• [What to work on]:
Among the entries below, determine how many lines contain the word "Supreme" and state only that figure.

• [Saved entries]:
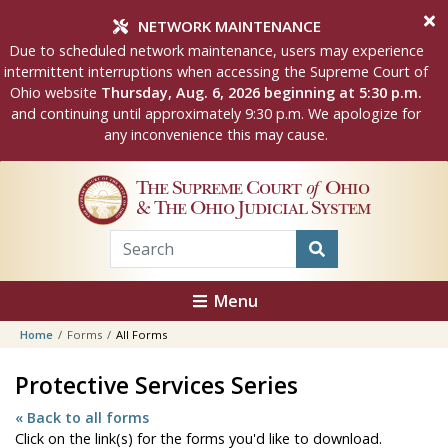
Skip to main content
NETWORK MAINTENANCE
Due to scheduled network maintenance, users may experience
intermittent interruptions when accessing the Supreme Court of
Ohio website
Thursday, Aug. 6, 2026 beginning at 5:30 p.m.
and continuing until approximately 9:30 p.m. We apologize for
any inconvenience this may cause.
The Supreme Court
of
Ohio
& The Ohio Judicial System
Menu
Home
Forms
All Forms
Protective Services Series
« Back to all forms
Click on the link(s) for the forms you'd like to download.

• [Answer section]:
2